Members of the Class of 2009 are opening up their wallets this month — despite an ailing economy — so they can make their first donations to Yale as part of the Senior Class Gift.
As of Wednesday, with less than one week to go in the three-week campaign that ends next Tuesday, the class had raised nearly $15,000 through donations from around 40 percent of seniors. Development officials said it should be no problem, then, to meet their goal of $20,000 raised and 60 percent participation.
But the seniors in charge of this year’s Class Gift have more ambitious aims. They want to break the record of 83 percent participation.
“We’re in good shape, but we’re trying to do more than anyone ever has,” said Evan Leitner ’09, the co-chair of this year’s Senior Class Gift. “So we have to get quite a few hundred seniors to give this weekend.”
If last year’s performance is any bellwether of things to come, Leitner and co-chair Maggie Goodlander ’09 (along with more than 120 seniors who volunteered to ask their friends for contributions) may still be in good shape. The Class of 2008 had only secured gifts from 20 percent of seniors heading into the final weekend, even though they ended up with 74 percent participation.
To help encourage seniors to give, Chief Investment Officer David Swensen will be the guest of honor at a cocktail party on Saturday — Valentine’s Day — to which all seniors who have donated at least $20.09 will be invited.
Even still, Yale’s fundraisers emphasized that it is not the size of a senior’s gift that matters most. Lynn Andrewsen ’82, who oversees alumni annual giving for the Development Office, said the Senior Class Gift is important because it helps instill a sense of duty to Yale among graduates.
“It may seem like a small amount of money,” she said, “but it’s very much about encouraging Yale seniors to give back to Yale. And we’re trying to tell the story of how important giving is to everyone’s Yale education.”

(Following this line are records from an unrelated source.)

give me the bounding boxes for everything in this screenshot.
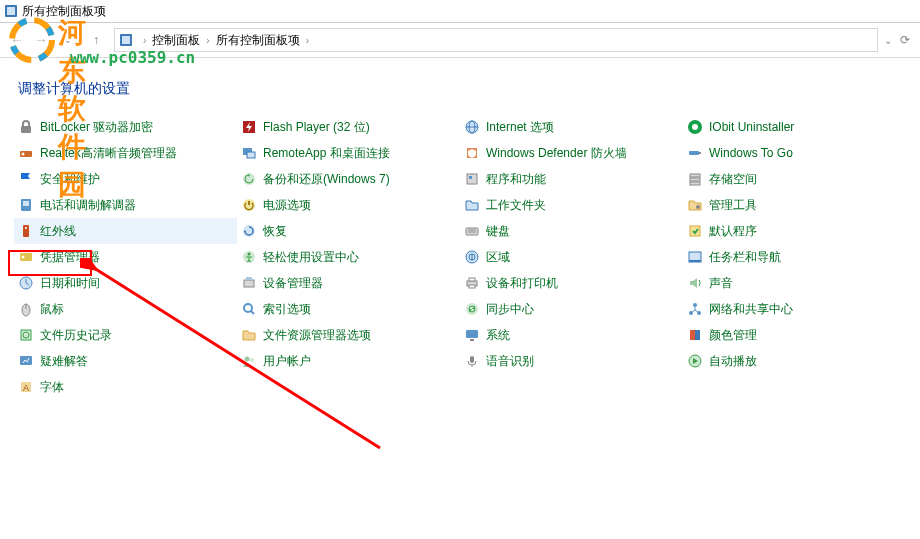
control-panel-item[interactable]: 默认程序	[683, 218, 906, 244]
control-panel-item[interactable]: 设备和打印机	[460, 270, 683, 296]
control-panel-item[interactable]: Flash Player (32 位)	[237, 114, 460, 140]
control-panel-item[interactable]: Windows To Go	[683, 140, 906, 166]
svg-point-28	[248, 253, 251, 256]
control-panel-item[interactable]: 凭据管理器	[14, 244, 237, 270]
control-panel-item[interactable]: 存储空间	[683, 166, 906, 192]
control-panel-item-label[interactable]: 自动播放	[709, 353, 757, 370]
control-panel-item[interactable]: 系统	[460, 322, 683, 348]
control-panel-item-label[interactable]: Windows Defender 防火墙	[486, 145, 627, 162]
control-panel-item-label[interactable]: 存储空间	[709, 171, 757, 188]
control-panel-item-label[interactable]: IObit Uninstaller	[709, 120, 794, 134]
control-panel-item[interactable]: IObit Uninstaller	[683, 114, 906, 140]
control-panel-item-label[interactable]: 红外线	[40, 223, 76, 240]
control-panel-item-label[interactable]: 凭据管理器	[40, 249, 100, 266]
svg-rect-1	[7, 7, 15, 15]
control-panel-item-label[interactable]: 设备管理器	[263, 275, 323, 292]
control-panel-item[interactable]: BitLocker 驱动器加密	[14, 114, 237, 140]
control-panel-item-label[interactable]: Windows To Go	[709, 146, 793, 160]
control-panel-item[interactable]: 文件资源管理器选项	[237, 322, 460, 348]
control-panel-item[interactable]: Realtek高清晰音频管理器	[14, 140, 237, 166]
forward-button[interactable]: →	[30, 29, 52, 51]
control-panel-item[interactable]: A字体	[14, 374, 237, 400]
control-panel-item[interactable]: 程序和功能	[460, 166, 683, 192]
refresh-icon[interactable]: ⌄	[884, 35, 892, 46]
up-button[interactable]: ↑	[86, 30, 106, 50]
control-panel-item-label[interactable]: 文件历史记录	[40, 327, 112, 344]
control-panel-item-label[interactable]: 索引选项	[263, 301, 311, 318]
back-button[interactable]: ←	[6, 29, 28, 51]
chevron-right-icon[interactable]: ›	[306, 35, 309, 46]
svg-rect-57	[699, 152, 701, 154]
control-panel-item-label[interactable]: 安全和维护	[40, 171, 100, 188]
control-panel-item-label[interactable]: Realtek高清晰音频管理器	[40, 145, 177, 162]
control-panel-item[interactable]: 索引选项	[237, 296, 460, 322]
breadcrumb[interactable]: › 控制面板 › 所有控制面板项 ›	[114, 28, 878, 52]
control-panel-item[interactable]: 颜色管理	[683, 322, 906, 348]
control-panel-item[interactable]: 备份和还原(Windows 7)	[237, 166, 460, 192]
breadcrumb-item-all-items[interactable]: 所有控制面板项	[216, 32, 300, 49]
control-panel-item-label[interactable]: 同步中心	[486, 301, 534, 318]
control-panel-item[interactable]: 安全和维护	[14, 166, 237, 192]
control-panel-item-label[interactable]: 鼠标	[40, 301, 64, 318]
svg-line-32	[251, 311, 254, 314]
control-panel-item[interactable]: 区域	[460, 244, 683, 270]
filehistory-icon	[18, 327, 34, 343]
control-panel-item[interactable]: 工作文件夹	[460, 192, 683, 218]
control-panel-item-label[interactable]: 恢复	[263, 223, 287, 240]
control-panel-item-label[interactable]: 默认程序	[709, 223, 757, 240]
control-panel-item[interactable]: 文件历史记录	[14, 322, 237, 348]
control-panel-item-label[interactable]: 备份和还原(Windows 7)	[263, 171, 390, 188]
control-panel-item[interactable]: 用户帐户	[237, 348, 460, 374]
control-panel-item-label[interactable]: Internet 选项	[486, 119, 554, 136]
control-panel-item[interactable]: Internet 选项	[460, 114, 683, 140]
control-panel-item-label[interactable]: 声音	[709, 275, 733, 292]
control-panel-item-label[interactable]: Flash Player (32 位)	[263, 119, 370, 136]
control-panel-item-label[interactable]: 电话和调制解调器	[40, 197, 136, 214]
control-panel-item-label[interactable]: 用户帐户	[263, 353, 311, 370]
control-panel-item-label[interactable]: 疑难解答	[40, 353, 88, 370]
control-panel-item-label[interactable]: 键盘	[486, 223, 510, 240]
control-panel-item[interactable]: 键盘	[460, 218, 683, 244]
control-panel-item[interactable]: 任务栏和导航	[683, 244, 906, 270]
control-panel-item[interactable]: 轻松使用设置中心	[237, 244, 460, 270]
control-panel-item-label[interactable]: 文件资源管理器选项	[263, 327, 371, 344]
dropdown-history-button[interactable]: ⌄	[58, 30, 78, 50]
control-panel-item[interactable]: 电话和调制解调器	[14, 192, 237, 218]
control-panel-item[interactable]: 恢复	[237, 218, 460, 244]
control-panel-item[interactable]: 红外线	[14, 218, 237, 244]
control-panel-item[interactable]: 同步中心	[460, 296, 683, 322]
control-panel-item-label[interactable]: 任务栏和导航	[709, 249, 781, 266]
control-panel-item[interactable]: 自动播放	[683, 348, 906, 374]
control-panel-item-label[interactable]: BitLocker 驱动器加密	[40, 119, 153, 136]
refresh-button[interactable]: ⟳	[900, 33, 910, 47]
control-panel-item[interactable]: 声音	[683, 270, 906, 296]
control-panel-item-label[interactable]: 日期和时间	[40, 275, 100, 292]
control-panel-item-label[interactable]: 管理工具	[709, 197, 757, 214]
control-panel-item-label[interactable]: 轻松使用设置中心	[263, 249, 359, 266]
control-panel-item-label[interactable]: 程序和功能	[486, 171, 546, 188]
control-panel-item[interactable]: 鼠标	[14, 296, 237, 322]
control-panel-item-label[interactable]: 颜色管理	[709, 327, 757, 344]
control-panel-item[interactable]: 日期和时间	[14, 270, 237, 296]
chevron-right-icon[interactable]: ›	[143, 35, 146, 46]
control-panel-item-label[interactable]: 网络和共享中心	[709, 301, 793, 318]
control-panel-item-label[interactable]: 语音识别	[486, 353, 534, 370]
control-panel-item[interactable]: 管理工具	[683, 192, 906, 218]
control-panel-item-label[interactable]: 工作文件夹	[486, 197, 546, 214]
control-panel-item[interactable]: RemoteApp 和桌面连接	[237, 140, 460, 166]
control-panel-item-label[interactable]: RemoteApp 和桌面连接	[263, 145, 390, 162]
breadcrumb-item-control-panel[interactable]: 控制面板	[152, 32, 200, 49]
control-panel-item-label[interactable]: 区域	[486, 249, 510, 266]
control-panel-item[interactable]: 设备管理器	[237, 270, 460, 296]
control-panel-item-label[interactable]: 设备和打印机	[486, 275, 558, 292]
control-panel-item-label[interactable]: 系统	[486, 327, 510, 344]
control-panel-item[interactable]: 网络和共享中心	[683, 296, 906, 322]
control-panel-item[interactable]: 疑难解答	[14, 348, 237, 374]
svg-rect-56	[689, 151, 699, 155]
control-panel-item[interactable]: 电源选项	[237, 192, 460, 218]
control-panel-item[interactable]: 语音识别	[460, 348, 683, 374]
chevron-right-icon[interactable]: ›	[206, 35, 209, 46]
control-panel-item[interactable]: Windows Defender 防火墙	[460, 140, 683, 166]
control-panel-item-label[interactable]: 电源选项	[263, 197, 311, 214]
control-panel-item-label[interactable]: 字体	[40, 379, 64, 396]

In order to spread awareness of the impact that donations have at Yale, this year’s seniors also started a video competition to help promote the Senior Class Gift. Felicia Resor ’09 and Xander Diminitz ’09 were named winners of that competition.
Ironically, Resor and Diminitz hail from two of three residential colleges with the lowest participation rate thus far in the campaign. Saybrook College, home of Diminitz and more than a hundred other seniors, has raised less than $700 from just over 20 percent of its class. Jonathan Edwards College has raised nearly $1,100 from 30 percent of its seniors.
As of press time Wednesday, Ezra Stiles College was in the lead for both participation and dollars raised, with two-thirds of its seniors combining to donate a total of nearly $2,000.
If Stiles can remain ahead in participation, one member of the college’s Class of 2013 will be awarded a $10,000 scholarship for his or her freshman year as an award for the college’s generosity to the Senior Class Gift.
And if more than 83 percent of seniors do make a gift by Tuesday — thereby breaking the previous record for participation — the impact of the class’s gift will double. One alumnus has pledged to match each dollar raised by the class if it clears that threshold for participation.
With a dollar-for-dollar match, there is no doubt that the class would then exceed the Class of 2007’s record of $27,630 raised.